Don't worry. It's OK. Simply we don't have a working chef API server to register our chef server (recursive error ahead! :P )
Every Chef installation needs a Chef Repository. This is the place where cookbooks, roles, config files and other artifacts for managing systems with Chef will live.
I'd prefer use GIT to manage Chef's repo, but my projects mates are currently using subversion, so we'll go to the "unsupported" way of life :D
wget https://github.com/opscode/chef-repo/tarball/master
tar zxf master
mv opscode-chef-repo-a3bec38/ chef-repo
svn add chef-repo
Create /etc/chef/chef-solo.rb file:
file_cache_path "/tmp/chef-solo"
cookbook_path "/tmp/chef-solo/cookbooks"
recipe_url "http://s3.amazonaws.com/chef-solo/bootstrap-latest.tar.gz"
Create /etc/chef/chef-solo.json:
{
"bootstrap": {
"chef-server": {
"init_style": "init",
"server_fqdn": "vm-chef-server.example.es",
"webui_enabled": true
}
},
"run_list": [ "recipe[chef-server::rubygems-install]" ]
}
If you are using Vagrant, note that Vagrant includes a fully functional ruby environment, located at /opt/vagrant_ruby, who makes chef-solo's install fails, because Omnibus installer use this Ruby path instead the Omnibus provided. As a simple solution, launch chef-solo with explicit ruby PATH
mv /opt/vagrant_ruby /opt/vagrant_ruby_old
export PATH=/opt/bin:$PATH
sudo chef-solo -c /etc/chef/solo.rb -j /etc/chef/chef.json
Previously, we must install build-essential package, that installs g++, make and other tools of the trade. If not,
--without-/opt/chef/embedded/lib/ruby/1.9.1/mkmf.rb:368:in `try_do': The complier failed to generate an executable file. (RuntimeError)
You have to install development tools first.
If everything goes fine, you must have a fully functional Chef server, with the webUI listening on port defined. Just fire sudo ss -lnp or sudo lsof -i -nto see port number
Next step: managing Chef.
The system where you are doing development and maintaining a cookbook repository we can call a workstation or your management workstation. It is where you run knife commands. Let's create a knife.rb file that works with our new shiny server
sudo knife configure -i
WARNING: No knife configuration file found
Where should I put the config file? [/home/sadiel/.chef/knife.rb]
Please enter the chef server URL: [http://vm-chef-server:4000]

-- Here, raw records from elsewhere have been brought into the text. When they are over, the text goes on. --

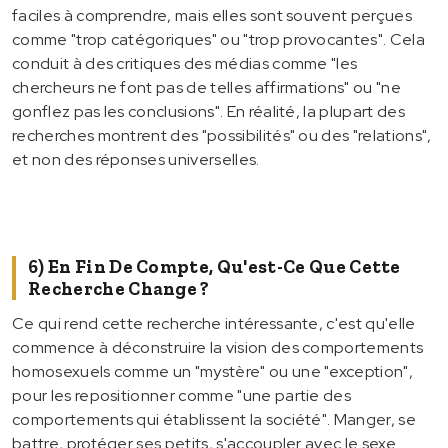
faciles à comprendre, mais elles sont souvent perçues
comme "trop catégoriques" ou "trop provocantes". Cela
conduit à des critiques des médias comme "les
chercheurs ne font pas de telles affirmations" ou "ne
gonflez pas les conclusions". En réalité, la plupart des
recherches montrent des "possibilités" ou des "relations",
et non des réponses universelles.
6) En Fin De Compte, Qu'est-Ce Que Cette
Recherche Change ?
Ce qui rend cette recherche intéressante, c'est qu'elle
commence à déconstruire la vision des comportements
homosexuels comme un "mystère" ou une "exception",
pour les repositionner comme "une partie des
comportements qui établissent la société". Manger, se
battre, protéger ses petits, s'accoupler avec le sexe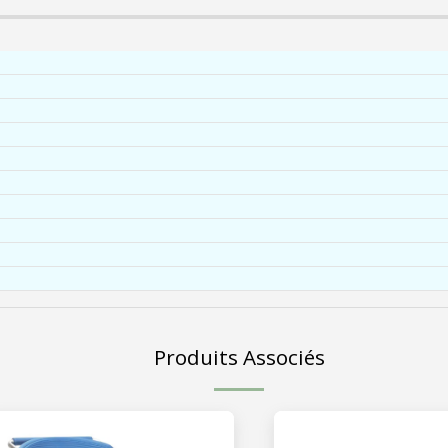
Produits Associés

Please enter a clientname for the new client: [sadiel] root
Please enter the existing admin clientname: [chef-webui]
Please enter the location of the existing admin client's private key: [/etc/chef/webui.pem]
Please enter the validation clientname: [chef-validator]

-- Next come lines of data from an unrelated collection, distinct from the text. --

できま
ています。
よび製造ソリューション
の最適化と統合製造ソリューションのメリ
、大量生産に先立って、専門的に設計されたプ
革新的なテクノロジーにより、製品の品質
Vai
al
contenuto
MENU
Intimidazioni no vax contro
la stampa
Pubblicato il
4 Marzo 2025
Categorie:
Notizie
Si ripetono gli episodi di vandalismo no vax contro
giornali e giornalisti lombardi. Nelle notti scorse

Please enter the location of the validation key: [/etc/chef/validation.pem]
Please enter the path to a chef repository (or leave blank):
Creating initial API user...
Created client[root]
Configuration file written to /home/sadiel/.chef/knife.rb
We use sudo command, because we need read-write access to /etc/chef directory.
In /home/sadiel/.chef we can found two files:
- knife.rb: tells knife how to interact with the server API
- root.pem: RSA certificate that identifies node_name "root" user defined on knife.rb
You must copy to your management workstation. Adapt file paths and URL to reflect your settings. Don't forget to chmod 600 files. These are chef-repo/.chef/knife.rb contents:
current_dir = File.dirname(__FILE__)
log_level :info
log_location STDOUT
node_name 'root'
client_key "#{current_dir}/root.pem"
validation_client_name 'chef-validator'G
validation_key '/etc/chef/validation.pem'
chef_server_url 'http://vm-chef-server:4000'
cache_type 'BasicFile'
cache_options( :path => '#{current_dir}/checksums' )
Test your settings with knife client list.
OK, you are the proud father of a chef server.